In the Phase IV, XTEND-CIU study, UCT, UAS7, and DLQI were administered during the open-label (baseline to week 24) and double-blind periods (week 24 to week 48). We calculated Pearson correlations of UCT scores with UAS7 and DLQI scores for changes from baseline to week 24. UCT score changes from week 24 to week 48 were analyzed using 2-sample t-tests after applying last-observation-carried-forward methodology for missing data between visits.

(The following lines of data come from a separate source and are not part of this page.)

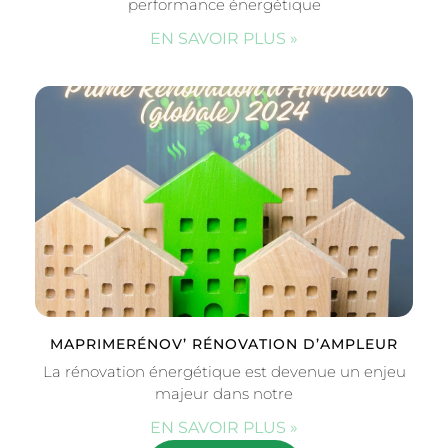
performance énergétique
EN SAVOIR PLUS »
MAPRIMERÉNOV’ RÉNOVATION D’AMPLEUR
La rénovation énergétique est devenue un enjeu
majeur dans notre
EN SAVOIR PLUS »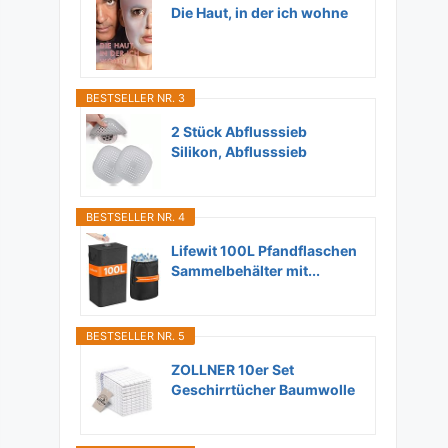
Die Haut, in der ich wohne
BESTSELLER NR. 3
2 Stück Abflusssieb
Silikon, Abflusssieb
Dusche...
BESTSELLER NR. 4
Lifewit 100L Pfandflaschen
Sammelbehälter mit...
BESTSELLER NR. 5
ZOLLNER 10er Set
Geschirrtücher Baumwolle
in...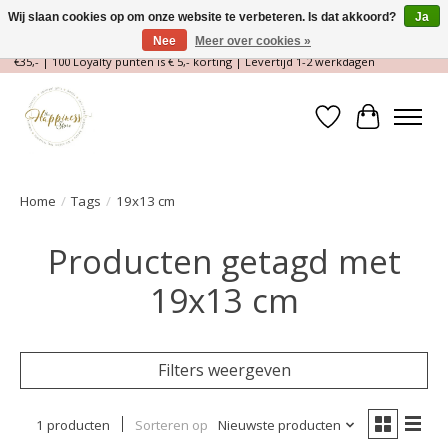
Wij slaan cookies op om onze website te verbeteren. Is dat akkoord?
Ja
Nee
Meer over cookies »
Magische Conceptstore, Edelstenen & Spirituele winkel | Gratis verzending >
€35,- | 100 Loyalty punten is € 5,- korting | Levertijd 1-2 werkdagen
Verlanglijst
Winkelwa
Home
/
Tags
/
19x13 cm
Producten getagd met
19x13 cm
Filters weergeven
1 producten
Sorteren op
Nieuwste producten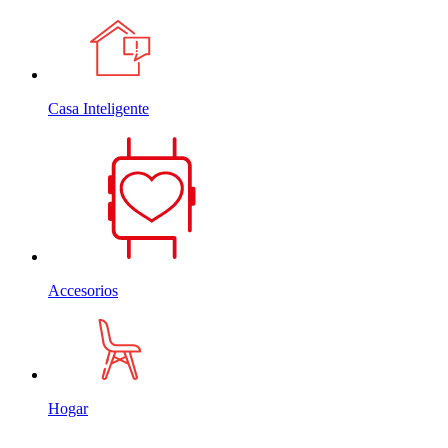
Casa Inteligente
Accesorios
Hogar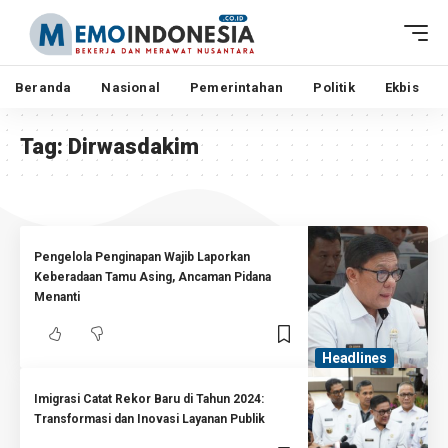
Beranda
Nasional
Pemerintahan
Politik
Ekbis
Tag:
Dirwasdakim
Pengelola Penginapan Wajib Laporkan
Keberadaan Tamu Asing, Ancaman Pidana
Menanti
Headlines
Imigrasi Catat Rekor Baru di Tahun 2024:
Transformasi dan Inovasi Layanan Publik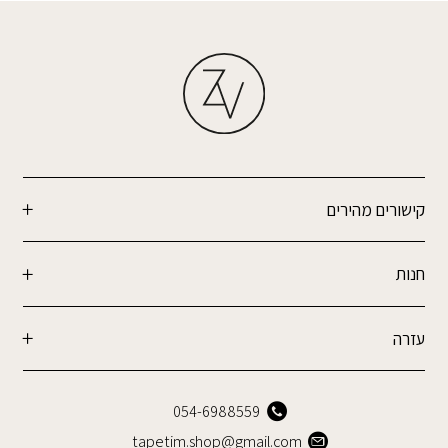
קישורים מהירים
חנות
עזרה
054-6988559
tapetim.shop@gmail.com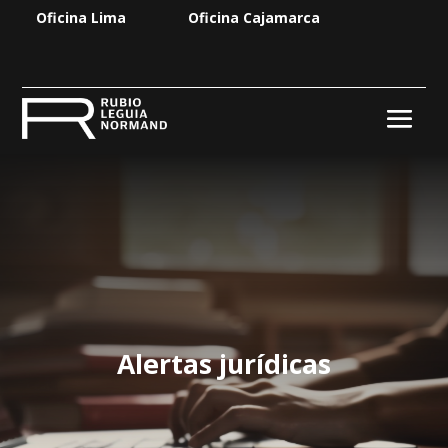
Oficina Lima
Oficina Cajamarca
Alertas jurídicas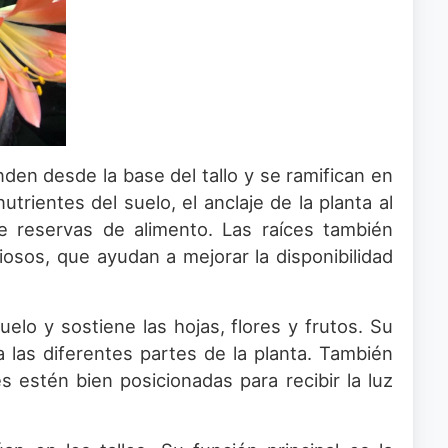
den desde la base del tallo y se ramifican en
trientes del suelo, el anclaje de la planta al
de reservas de alimento. Las raíces también
osos, que ayudan a mejorar la disponibilidad
suelo y sostiene las hojas, flores y frutos. Su
a las diferentes partes de la planta. También
s estén bien posicionadas para recibir la luz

UCT, UAS7 and DLQI scores improved through the 24-week open-label treatment period with omalizumab. Change in UCT from baseline to week 24 strongly correlated with UAS7 and DLQI: r =-0.768 and r=-0.602, respectively. Similar to UAS7 and DLQI improvements, UCT improvements from weeks 24 to 48 significantly favored omalizumab (n=80) vs placebo (n=53): differences in mean (SD) changes were –1.7 (4.44) and 7.8 (6.66), respectively, p<0.0001.
Strong correlations of the UCT with UAS7 and DLQI during the open-label period of the XTEND-CIU study on treatment with omalizumab and statistically significant efficacy results during the double-blind period suggest that the UCT could be used in clinical practice, in addition to or even potentially in lieu of UAS7.